CoV-Maßnahmen

Evangelische „befremdet“ über VfGH-Erkenntnis

In den evangelischen Kirchen (A.B. und H.B.) zeigt man sich befremdet über das aktuelle Erkenntnis des Verfassungsgerichtshofes (VfGH) zur Ungleichbehandlung von Kunst und Religionsausübung im Zuge der Covid-19-Maßnahmen.

Der evangelische Synodenpräsident und Jurist Peter Krömer kritisiert, dass der Artikel 15 des Staatsgrundgesetzes von 1867 beim VfGH-Urteil keine Beachtung finde. Dieser „wesentliche Artikel“ nimmt die inneren Angelegenheiten der Religionsgemeinschaften von der staatlichen Gesetzgebung und Rechtsprechung aus.

Krömer hielt am Mittwoch gegenüber dem Evangelischen Pressedienst (epdÖ) fest, dass es von Pandemie-Beginn an Vereinbarungen zwischen der Bundesregierung und den gesetzlich anerkannten Kirchen und Religionsgesellschaften gegeben habe.

Falscher Eindruck in der Öffentlichkeit

Die öffentliche Rezeption des Erkenntnisses des Verfassungsgerichtshofes erwecke den Eindruck, „dass in den Kirchen während der Covid-19-Pandemie überhaupt keine Beschränkungen vorhanden waren“, kritisiert Krömer.

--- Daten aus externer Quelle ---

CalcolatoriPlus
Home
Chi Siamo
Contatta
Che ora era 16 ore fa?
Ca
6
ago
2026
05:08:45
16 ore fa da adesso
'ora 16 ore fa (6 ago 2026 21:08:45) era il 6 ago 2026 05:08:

Vielmehr sei das Gegenteil der Fall, „teilweise waren die Maßnahmen im Bereich der Kirchen im Zusammenhang mit gottesdienstlichen Veranstaltungen sogar strenger“.

Der evangelische Synodenpräsident Peter Krömer
APA/Georg Hochmuth
Synodenpräsident Peter Krömer kritisiert das jüngste Urteil des VfGH zu Ausnahmen für Religionsgesellschaften im Zuge der CoV-Maßnahmen im Winter 2021

Religionsgemeinschaften von Lockdown ausgenommen

Die 5. Covid-19-Notmaßnahmenverordnung sah für den Zeitraum vom 22. November 2021 bis 11. Dezember 2021 einen bundesweiten Lockdown vor. Das Betreten des Kundenbereichs von Kultureinrichtungen war in diesem Zeitraum ausnahmslos untersagt. Hingegen waren Zusammenkünfte zur gemeinsamen Religionsausübung vom Geltungsbereich der Verordnung ausgenommen.

Es sei vereinbart gewesen, dass die Kirchen und Religionsgemeinschaften für die Abhaltung von Gottesdiensten, kirchlichen Amtshandlungen sowie Veranstaltungen zum Zwecke der Religionsausübung eigene verbindliche Regelungen zum Schutz vor Covid-19 anordnen. Alle Maßnahmen seien darüber hinaus immer mit der dafür zuständigen Bundesministerin Susanne Raab (ÖVP) abgesprochen worden. Raab hatte die Ausnahmen für die Religionsgemeinschaften stets verteidigt.

Krömer: „Massive Beschränkungen“ für Evangelische

Der VfGH urteilte nun, dass diese Ausnahmen für Religionen „gleichheitswidrig“ gewesen sei. Dagegen wehrt sich Krömer. Die evangelischen Kirchen seien „von massiven Beschränkungen und Restriktionen betroffen gewesen“.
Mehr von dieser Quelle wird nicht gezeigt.